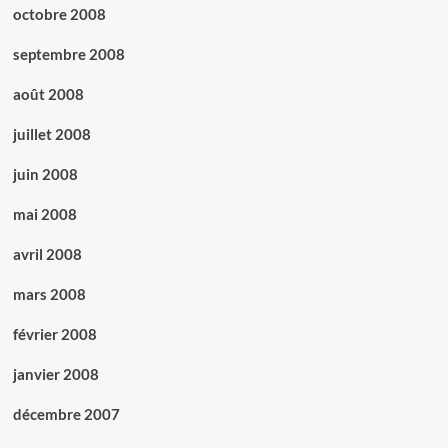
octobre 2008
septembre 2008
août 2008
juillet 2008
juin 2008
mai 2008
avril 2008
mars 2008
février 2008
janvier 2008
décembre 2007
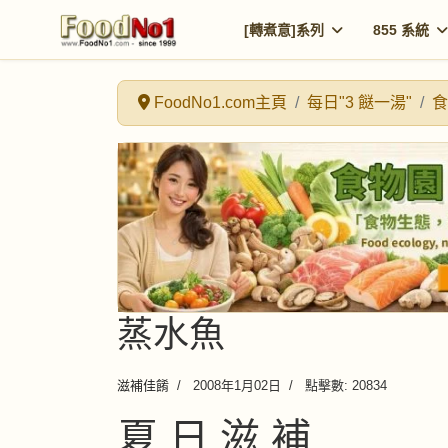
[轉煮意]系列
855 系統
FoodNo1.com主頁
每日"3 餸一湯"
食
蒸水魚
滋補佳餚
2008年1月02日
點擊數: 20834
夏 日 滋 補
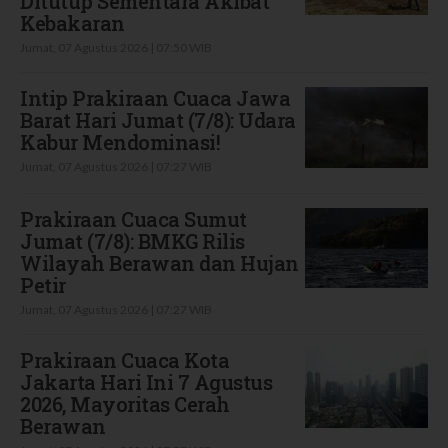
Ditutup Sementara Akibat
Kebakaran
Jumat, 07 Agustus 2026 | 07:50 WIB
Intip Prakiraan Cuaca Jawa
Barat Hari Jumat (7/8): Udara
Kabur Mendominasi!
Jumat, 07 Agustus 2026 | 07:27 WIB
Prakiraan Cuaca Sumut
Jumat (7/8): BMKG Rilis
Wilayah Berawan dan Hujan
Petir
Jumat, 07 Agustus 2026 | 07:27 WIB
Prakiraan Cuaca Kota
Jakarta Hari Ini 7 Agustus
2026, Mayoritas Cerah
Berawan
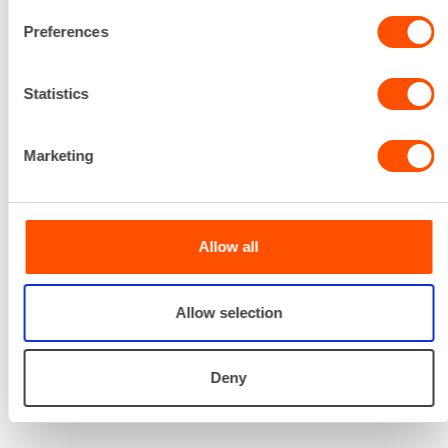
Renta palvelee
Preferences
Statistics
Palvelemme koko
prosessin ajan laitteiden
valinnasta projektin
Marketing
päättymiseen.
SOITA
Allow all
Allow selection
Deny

* * * * * * * * *

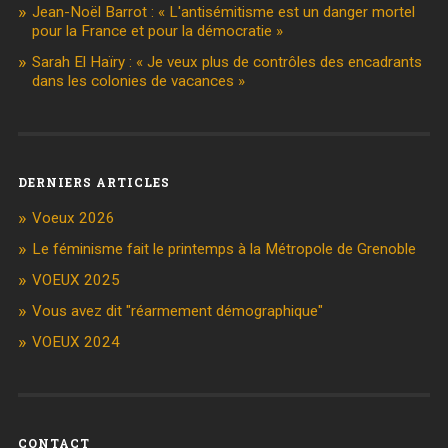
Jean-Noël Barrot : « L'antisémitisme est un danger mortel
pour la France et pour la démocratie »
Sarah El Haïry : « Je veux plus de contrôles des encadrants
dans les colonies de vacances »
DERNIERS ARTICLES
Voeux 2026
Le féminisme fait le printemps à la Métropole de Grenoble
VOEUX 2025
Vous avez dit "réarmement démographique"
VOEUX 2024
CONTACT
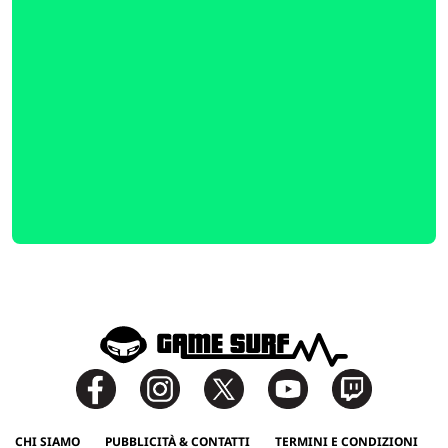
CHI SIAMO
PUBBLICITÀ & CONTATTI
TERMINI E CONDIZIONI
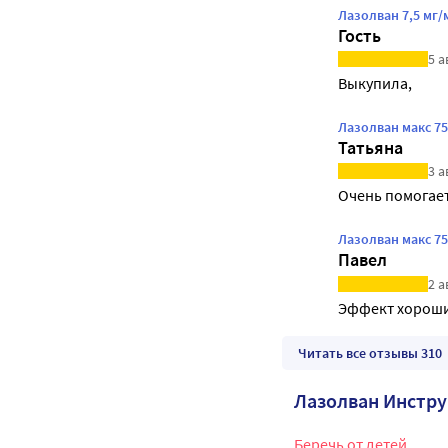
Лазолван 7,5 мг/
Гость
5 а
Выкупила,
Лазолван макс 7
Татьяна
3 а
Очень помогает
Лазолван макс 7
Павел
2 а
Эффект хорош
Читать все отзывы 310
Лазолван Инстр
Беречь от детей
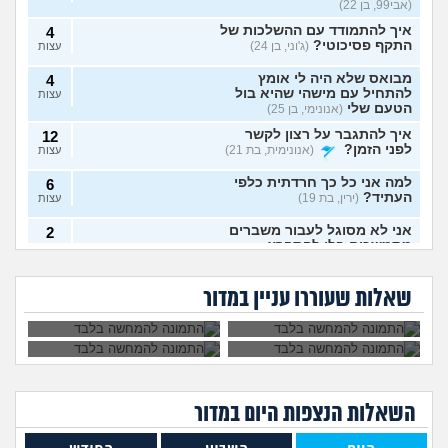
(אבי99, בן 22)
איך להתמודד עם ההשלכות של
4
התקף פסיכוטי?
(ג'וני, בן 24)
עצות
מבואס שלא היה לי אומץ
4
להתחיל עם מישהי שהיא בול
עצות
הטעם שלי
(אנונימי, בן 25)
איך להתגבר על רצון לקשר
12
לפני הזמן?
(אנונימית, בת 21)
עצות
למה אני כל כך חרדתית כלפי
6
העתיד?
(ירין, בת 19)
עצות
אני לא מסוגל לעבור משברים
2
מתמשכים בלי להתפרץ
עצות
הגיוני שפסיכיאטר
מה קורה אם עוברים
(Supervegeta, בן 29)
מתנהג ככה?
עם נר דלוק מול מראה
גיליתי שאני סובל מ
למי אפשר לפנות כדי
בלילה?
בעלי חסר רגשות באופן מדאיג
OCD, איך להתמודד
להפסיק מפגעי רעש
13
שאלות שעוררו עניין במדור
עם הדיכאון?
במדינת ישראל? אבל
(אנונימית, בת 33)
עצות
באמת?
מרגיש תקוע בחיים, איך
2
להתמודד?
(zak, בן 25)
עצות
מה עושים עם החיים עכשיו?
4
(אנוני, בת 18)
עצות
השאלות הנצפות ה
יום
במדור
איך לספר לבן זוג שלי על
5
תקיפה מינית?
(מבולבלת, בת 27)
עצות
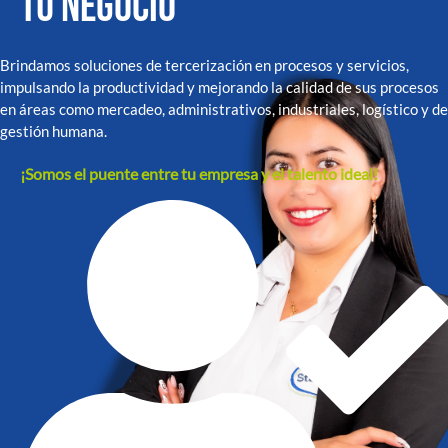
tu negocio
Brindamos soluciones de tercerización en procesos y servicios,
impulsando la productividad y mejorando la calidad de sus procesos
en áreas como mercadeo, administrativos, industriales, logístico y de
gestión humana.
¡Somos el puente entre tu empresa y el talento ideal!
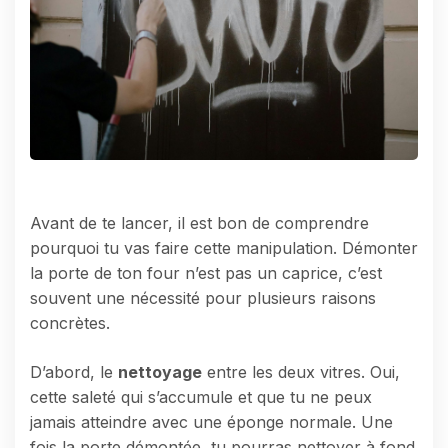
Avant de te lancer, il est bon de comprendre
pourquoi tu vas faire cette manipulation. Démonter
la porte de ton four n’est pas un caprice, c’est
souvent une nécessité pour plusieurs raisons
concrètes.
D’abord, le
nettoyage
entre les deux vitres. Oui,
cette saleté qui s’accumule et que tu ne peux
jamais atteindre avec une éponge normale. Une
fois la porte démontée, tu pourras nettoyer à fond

* * * * * * * * *

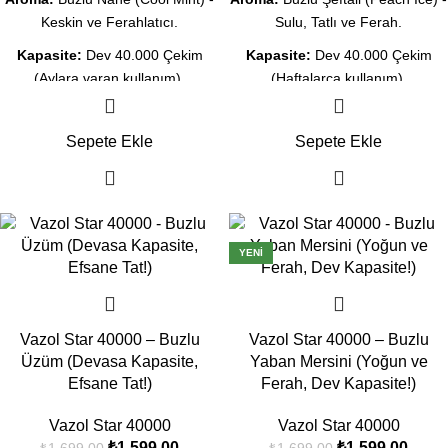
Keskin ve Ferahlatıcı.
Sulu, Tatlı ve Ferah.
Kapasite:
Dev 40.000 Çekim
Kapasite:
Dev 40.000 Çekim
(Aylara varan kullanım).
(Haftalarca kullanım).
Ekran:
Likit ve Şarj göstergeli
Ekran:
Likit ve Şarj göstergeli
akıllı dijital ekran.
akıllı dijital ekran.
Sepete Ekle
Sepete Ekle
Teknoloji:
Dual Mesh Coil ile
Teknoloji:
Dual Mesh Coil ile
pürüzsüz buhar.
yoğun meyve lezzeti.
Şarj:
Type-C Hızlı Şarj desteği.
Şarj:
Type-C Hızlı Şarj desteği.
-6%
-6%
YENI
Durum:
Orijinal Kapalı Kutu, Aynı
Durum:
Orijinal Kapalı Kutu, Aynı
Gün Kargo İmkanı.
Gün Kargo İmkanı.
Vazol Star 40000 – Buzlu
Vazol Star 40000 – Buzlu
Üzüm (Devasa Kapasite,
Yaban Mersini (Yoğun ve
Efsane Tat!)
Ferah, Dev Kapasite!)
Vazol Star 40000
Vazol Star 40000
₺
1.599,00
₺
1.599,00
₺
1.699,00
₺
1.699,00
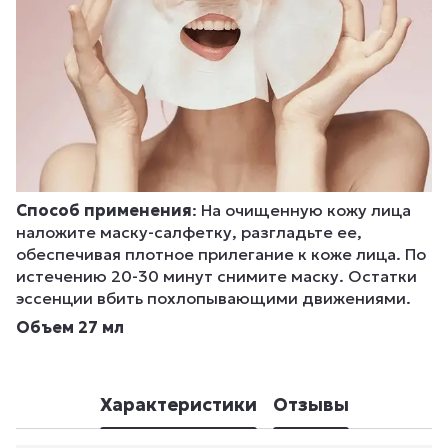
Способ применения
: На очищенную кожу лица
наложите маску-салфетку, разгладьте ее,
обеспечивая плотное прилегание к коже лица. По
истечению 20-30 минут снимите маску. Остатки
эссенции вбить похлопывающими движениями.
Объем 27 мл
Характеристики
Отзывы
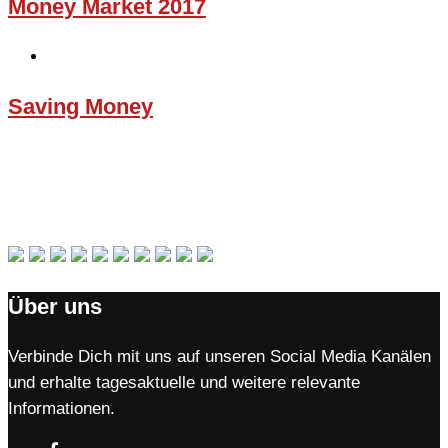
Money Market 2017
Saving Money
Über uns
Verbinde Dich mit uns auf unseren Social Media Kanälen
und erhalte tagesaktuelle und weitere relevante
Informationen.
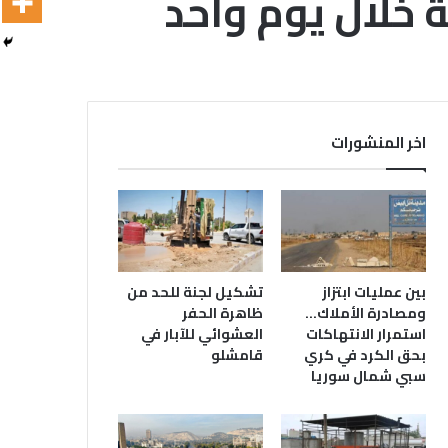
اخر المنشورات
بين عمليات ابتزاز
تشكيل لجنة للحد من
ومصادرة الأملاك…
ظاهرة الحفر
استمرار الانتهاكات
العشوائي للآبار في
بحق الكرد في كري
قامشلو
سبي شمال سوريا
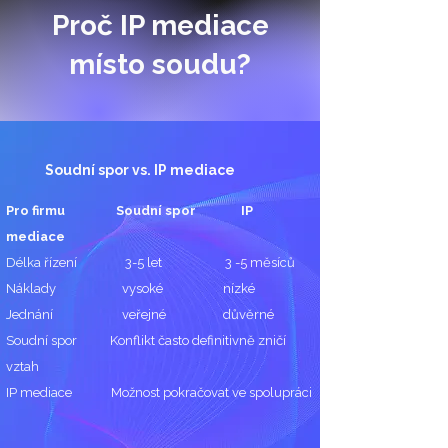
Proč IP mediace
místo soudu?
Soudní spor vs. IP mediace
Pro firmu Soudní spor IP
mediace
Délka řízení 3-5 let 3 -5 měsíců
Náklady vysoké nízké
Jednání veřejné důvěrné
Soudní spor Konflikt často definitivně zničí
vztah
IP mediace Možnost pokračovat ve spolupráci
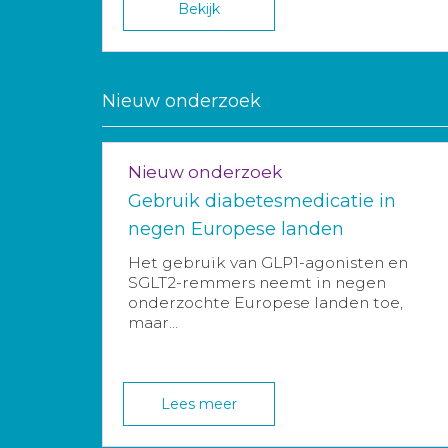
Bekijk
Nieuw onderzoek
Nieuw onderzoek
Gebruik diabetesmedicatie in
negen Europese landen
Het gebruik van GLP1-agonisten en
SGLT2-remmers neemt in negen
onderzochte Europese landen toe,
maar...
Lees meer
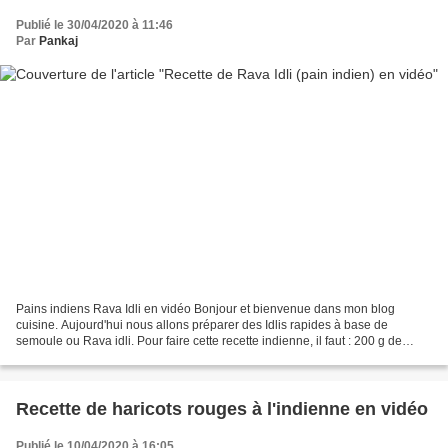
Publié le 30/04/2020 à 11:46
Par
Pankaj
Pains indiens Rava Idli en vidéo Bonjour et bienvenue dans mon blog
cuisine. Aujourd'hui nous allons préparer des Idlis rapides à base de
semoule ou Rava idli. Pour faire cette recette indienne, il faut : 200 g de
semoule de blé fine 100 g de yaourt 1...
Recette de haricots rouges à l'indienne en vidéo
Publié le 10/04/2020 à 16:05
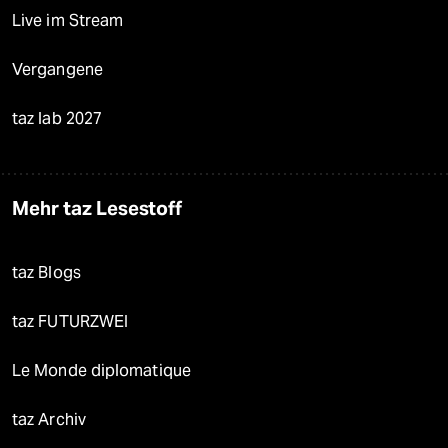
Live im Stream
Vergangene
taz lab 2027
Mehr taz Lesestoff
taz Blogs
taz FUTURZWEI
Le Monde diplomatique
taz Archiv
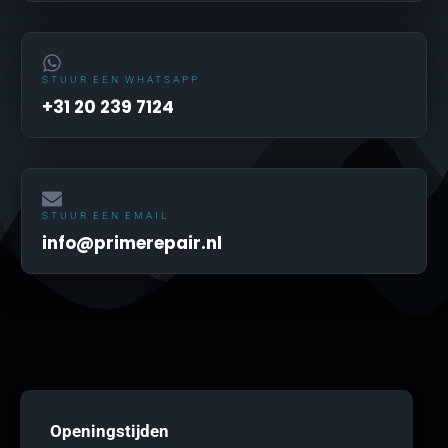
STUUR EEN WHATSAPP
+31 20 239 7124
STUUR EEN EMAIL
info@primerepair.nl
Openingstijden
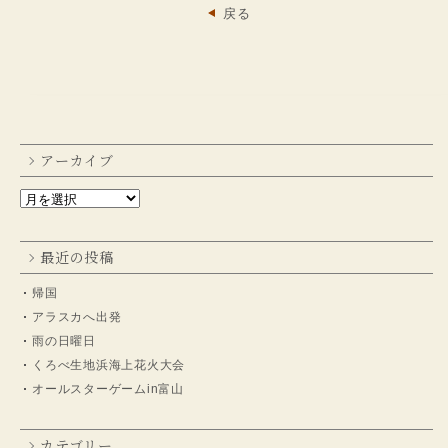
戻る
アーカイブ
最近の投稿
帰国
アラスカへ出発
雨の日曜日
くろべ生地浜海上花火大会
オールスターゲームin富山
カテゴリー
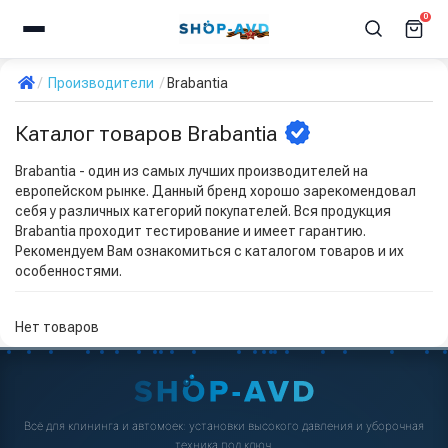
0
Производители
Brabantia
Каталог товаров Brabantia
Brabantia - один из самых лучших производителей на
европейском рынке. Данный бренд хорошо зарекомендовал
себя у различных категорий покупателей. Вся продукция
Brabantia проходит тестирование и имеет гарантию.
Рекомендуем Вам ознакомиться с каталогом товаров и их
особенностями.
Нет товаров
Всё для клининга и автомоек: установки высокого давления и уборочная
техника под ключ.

* * * * * * * * *

■ Work order:
Write back the stretch of lines above that begins with the line holding "Soudní spor vs. IP mediace" and ends with the line holding "Brabantia - один", both included, exactly as written. Pictures stay out.

■ Written solution:
Soudní spor vs. IP mediace
Pro firmu Soudní spor IP
mediace
Délka řízení 3-5 let 3 -5 měsíců
Náklady vysoké nízké
Jednání veřejné důvěrné
Soudní spor Konflikt často definitivně zničí
vztah
IP mediace Možnost pokračovat ve spolupráci
Bekijk
Nieuw onderzoek
Nieuw onderzoek
Gebruik diabetesmedicatie in
negen Europese landen
Het gebruik van GLP1-agonisten en
SGLT2-remmers neemt in negen
onderzochte Europese landen toe,
maar...
Lees meer
Publié le 30/04/2020 à 11:46
Par
Pankaj
Pains indiens Rava Idli en vidéo Bonjour et bienvenue dans mon blog
cuisine. Aujourd'hui nous allons préparer des Idlis rapides à base de
semoule ou Rava idli. Pour faire cette recette indienne, il faut : 200 g de
semoule de blé fine 100 g de yaourt 1...
Recette de haricots rouges à l'indienne en vidéo
Publié le 10/04/2020 à 16:05
Live im Stream
Vergangene
taz lab 2027
Mehr taz Lesestoff
taz Blogs
taz FUTURZWEI
Le Monde diplomatique
taz Archiv
STUUR EEN WHATSAPP
+31 20 239 7124
STUUR EEN EMAIL
info@primerepair.nl
Openingstijden
戻る
アーカイブ
最近の投稿
帰国
アラスカへ出発
雨の日曜日
くろべ生地浜海上花火大会
オールスターゲームin富山
カテゴリー
0
Производители
Brabantia
Каталог товаров Brabantia
Brabantia - один из самых лучших производителей на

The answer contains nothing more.